O estado do Rio Grande do Sul - RS registra taxa de 1,9 leitos hospitalares SUS para cada mil pessoas, de acordo com os dados disponibilizados pelo DataSUS, sistema do Ministério da Saúde, tendo como referência o mês de dezembro de 2014. A taxa para a Região Metropolitana de Porto Alegre – RMPA é de 1,8.
Dos 22.203 leitos hospitalares do SUS no estado do Rio Grande do Sul, 75,6% estão sob administração Privada. Na Região Metropolitana de Porto Alegre o percentual é de 53,4%.
A tabela 03 apresenta os leitos hospitalares por Tipo de Prestador, podendo ser Público, Filantrópico ou Privado para a RMPA. Constata-se que 48% dos leitos SUS estão presentes em instituições filantrópicas.
Os dados aqui apresentados foram sistematizados pelo Observatório da Realidade e das Políticas Públicas do Vale do Rio dos Sinos – ObservaSinos, programa do Instituto Humanitas Unisinos – IHU.
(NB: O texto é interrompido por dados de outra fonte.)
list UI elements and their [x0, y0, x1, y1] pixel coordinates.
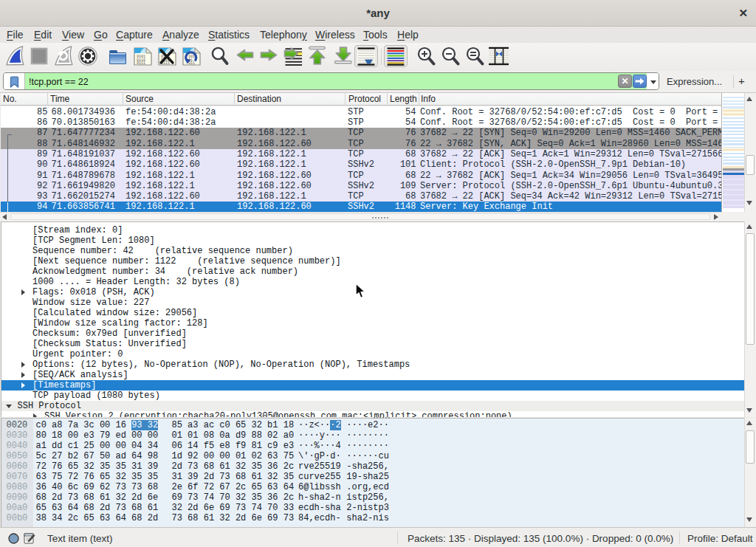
svg-text:011: 011 — [188, 61, 195, 66]
svg-text:0111: 0111 — [137, 61, 145, 66]
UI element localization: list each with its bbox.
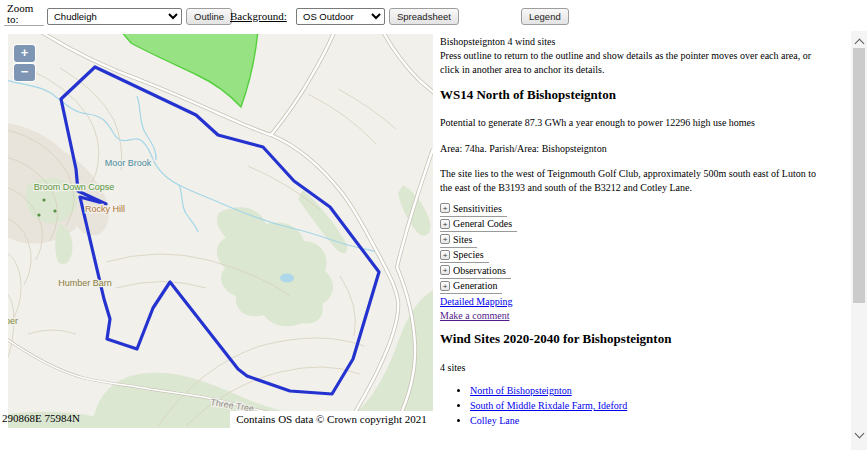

Estes indicadores foram objeto de análise de Jean Jeison Führ, mestrando em Ciências Sociais pelo PPG em Ciências Sociais da Unisinos.
Eis a análise.
Antes de analisar a quantidade de leitos hospitalares que o SUS disponibiliza na Região Metropolitana de Porto Alegre – RMPA algumas considerações importantes devem ser realizadas. A primeira consideração corresponde à quantidade de leitos categorizados como sendo “não SUS”; e a segunda consideração que cabe lembrar é que leitos não hospitalares também existem e merecem o seu destaque.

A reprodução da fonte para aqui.